I just saw the very interesting and inspiring interview on the emerging programming language Scala. Normally, I don’t like interviews alot (I rather read), but I got this link recommended by a collegue. The interview is with Martin Odersky, someone who I didn’t know but apparently worked on the creation of Scala, at his university in Switzerland.
I was already very interested on Scala, but the few things I have with the language was downloading the Scala plugin for Eclipse and playing with the interpreter. I created a Hello World program, but that’s not alot.
I am very keen on writing some useful program with it. Unfortunately, I don’t have that much time and it’s a bit hard to find the discipline in the evening and weekends to work on learning a new language.

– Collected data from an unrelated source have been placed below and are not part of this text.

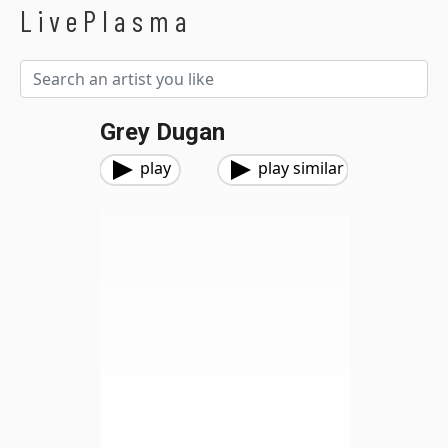
LivePlasma
Grey Dugan
play
play similar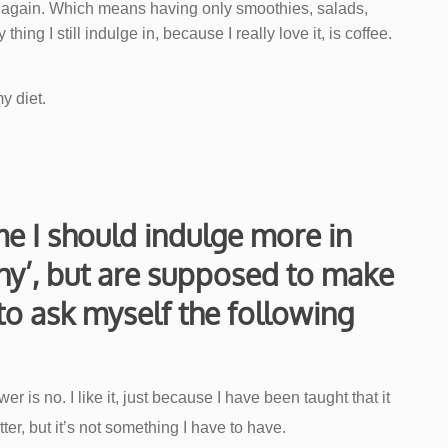
n again. Which means having only smoothies, salads,
hing I still indulge in, because I really love it, is coffee.
y diet.
e I should indulge more in
thy’, but are supposed to make
to ask myself the following
r is no. I like it, just because I have been taught that it
ter, but it’s not something I have to have.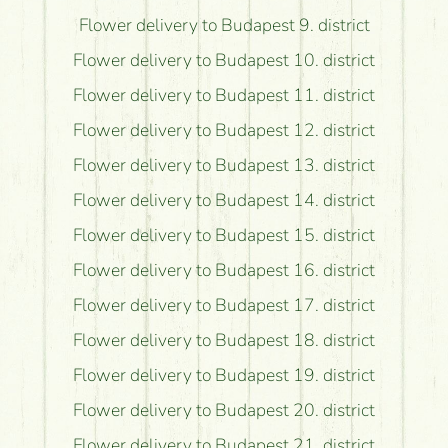
Flower delivery to Budapest 9. district
Flower delivery to Budapest 10. district
Flower delivery to Budapest 11. district
Flower delivery to Budapest 12. district
Flower delivery to Budapest 13. district
Flower delivery to Budapest 14. district
Flower delivery to Budapest 15. district
Flower delivery to Budapest 16. district
Flower delivery to Budapest 17. district
Flower delivery to Budapest 18. district
Flower delivery to Budapest 19. district
Flower delivery to Budapest 20. district
Flower delivery to Budapest 21. district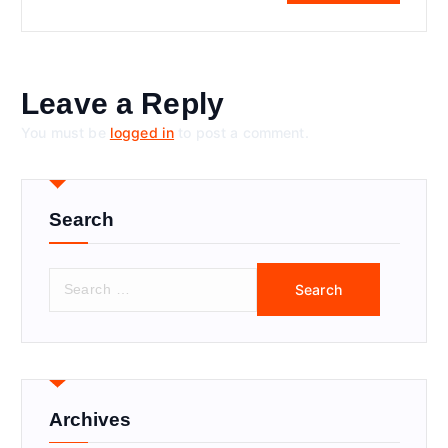
Leave a Reply
You must be
logged in
to post a comment.
Search
S
e
a
r
c
h
f
Archives
o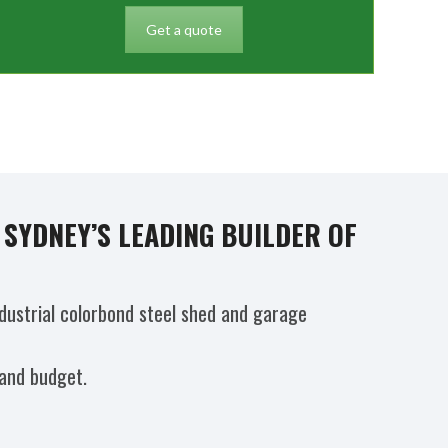
Get a quote
SYDNEY’S LEADING BUILDER OF
dustrial colorbond steel shed and garage
 and budget.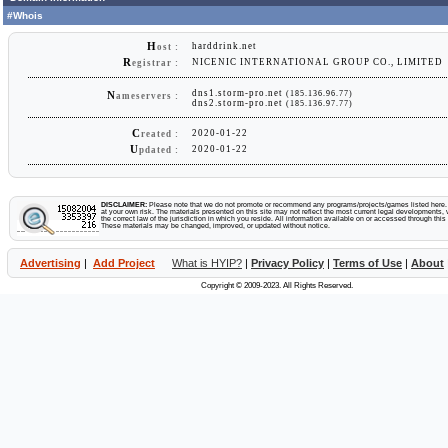
#Whois
H
harddrink.net
ost :
R
NICENIC INTERNATIONAL GROUP CO., LIMITED
egistrar :
dns1.storm-pro.net
(185.136.96.77)
N
ameservers :
dns2.storm-pro.net
(185.136.97.77)
C
2020-01-22
reated :
U
2020-01-22
pdated :
DISCLAIMER:
Please note that we do not promote or recommend any programs/projects/games listed here. Y
at your own risk. The materials presented on this site may not reflect the most current legal developments, v
the correct law of the jurisdiction in which you reside. All information available on or accessed through this s
These materials may be changed, improved, or updated without notice.
Advertising
|
Add Project
What is HYIP?
|
Privacy Policy
|
Terms of Use
|
About
Copyright © 2009-2023. All Rights Reserved.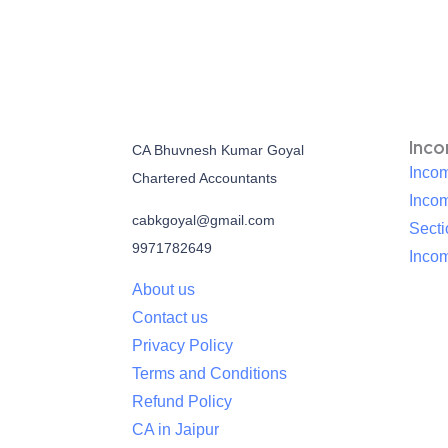
Inc
CA Bhuvnesh Kumar Goyal
Incom
Chartered Accountants
Inco
cabkgoyal@gmail.com
Sect
9971782649
Incom
About us
Contact us
Privacy Policy
Terms and Conditions
Refund Policy
CA in Jaipur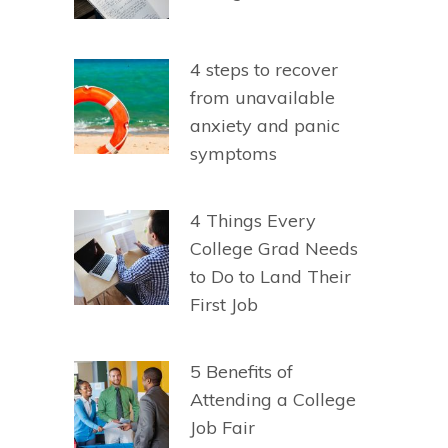
4 steps to recover
from unavailable
anxiety and panic
symptoms
4 Things Every
College Grad Needs
to Do to Land Their
First Job
5 Benefits of
Attending a College
Job Fair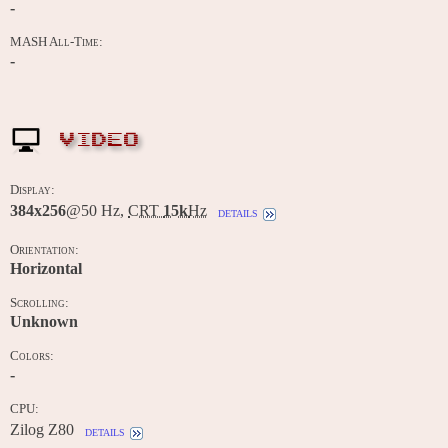
-
MASH All-Time:
-
VIDEO
Display:
384x256
@50 Hz,
CRT
15k
Hz
details
Orientation:
Horizontal
Scrolling:
Unknown
Colors:
-
CPU:
Zilog Z80
details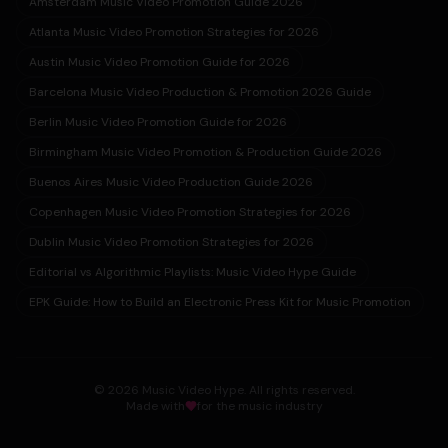
Amsterdam Music Video Promotion Guide 2026
Atlanta Music Video Promotion Strategies for 2026
Austin Music Video Promotion Guide for 2026
Barcelona Music Video Production & Promotion 2026 Guide
Berlin Music Video Promotion Guide for 2026
Birmingham Music Video Promotion & Production Guide 2026
Buenos Aires Music Video Production Guide 2026
Copenhagen Music Video Promotion Strategies for 2026
Dublin Music Video Promotion Strategies for 2026
Editorial vs Algorithmic Playlists: Music Video Hype Guide
EPK Guide: How to Build an Electronic Press Kit for Music Promotion
© 2026 Music Video Hype. All rights reserved.
Made with
for the music industry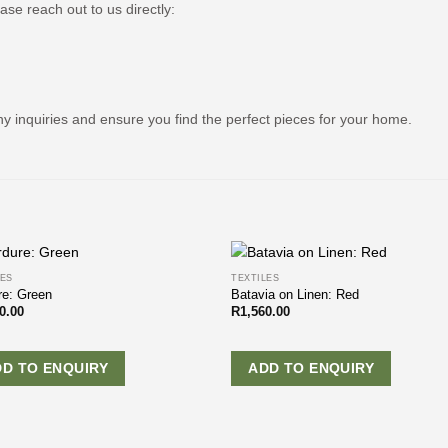
ease reach out to us directly:
ny inquiries and ensure you find the perfect pieces for your home.
LES
TEXTILES
re: Green
Batavia on Linen: Red
0.00
R
1,560.00
DD TO ENQUIRY
ADD TO ENQUIRY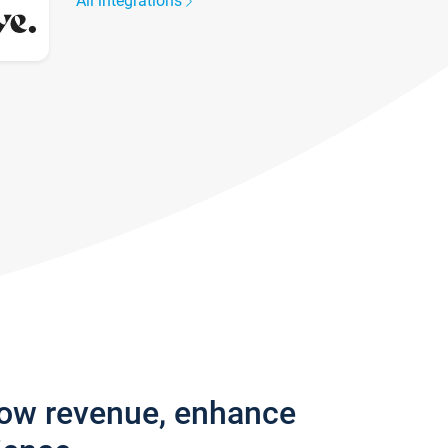
All integrations
row revenue, enhance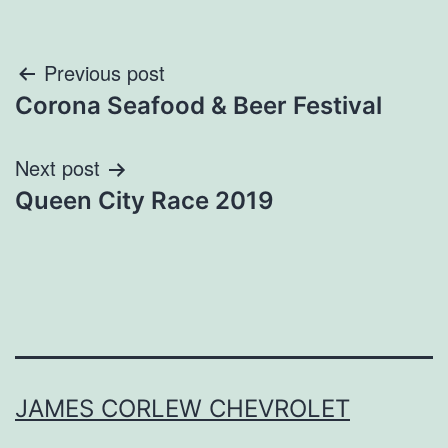
Post
Previous post
Corona Seafood & Beer Festival
navigation
Next post
Queen City Race 2019
JAMES CORLEW CHEVROLET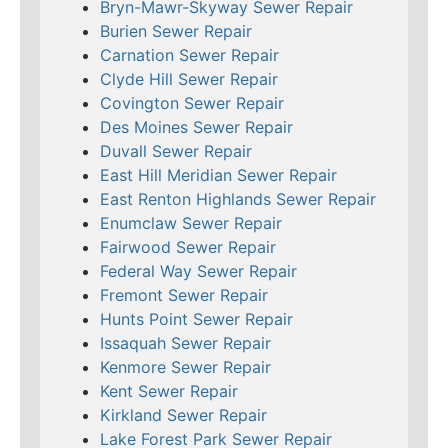
Bryn-Mawr-Skyway Sewer Repair
Burien Sewer Repair
Carnation Sewer Repair
Clyde Hill Sewer Repair
Covington Sewer Repair
Des Moines Sewer Repair
Duvall Sewer Repair
East Hill Meridian Sewer Repair
East Renton Highlands Sewer Repair
Enumclaw Sewer Repair
Fairwood Sewer Repair
Federal Way Sewer Repair
Fremont Sewer Repair
Hunts Point Sewer Repair
Issaquah Sewer Repair
Kenmore Sewer Repair
Kent Sewer Repair
Kirkland Sewer Repair
Lake Forest Park Sewer Repair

The article is quite inspiring, and informative. Scala, resembles Haskell a lot, a purely functional language. I used the language a lot at my university. I hated it and loved it, as the language has many fine features, but it’s also very hard to develop anything practical. One of the nice (and hard) features of Haskell are, you’ll need to write only few lines of code to perform already quite a lot.
Popular demonstrations in Haskell are display of recursive functions, like Fibonacci. Let’s try this in Scala, to create a function that produces the n’t number of a Fibonacci row. With a bit of help of the web on the syntax of Scala (lots of tutorials) and the definition of Fibonacci (sigh), I produced this:
package gerbrand;
object TestMe {
def fib(n : Int):Int =
if (n==0)
1
else if (n==1)
1
else
fib(n – 2)+fib(n-1)
def main(args : Array[String]) : Unit = {
print (“Fibonacci: “)
for (n <- 0 to 10)
print (fib(n)+” “)
}
}
Looks pretty neat. The syntax is quite different from Java (it’s also a completely other language), but the program still runs inside the JVM. Java classes, components can be accessed from Java, so you can also use that).
There’s a link to a book on Scala. I’m tempted to buy it, unfortunatelly there’s only an online, and it’s still work in progress.
I wondered if there’s already a Scala on Rails. After some very short searching, I found Lift (also mentioned in the interview). Looks cool from what I see in the code. Unfortunatelly, I can’t get the samples to run, seems the Maven repositery seems currently to miss jetty and the scala repository seems down. Let’s try tomorrow.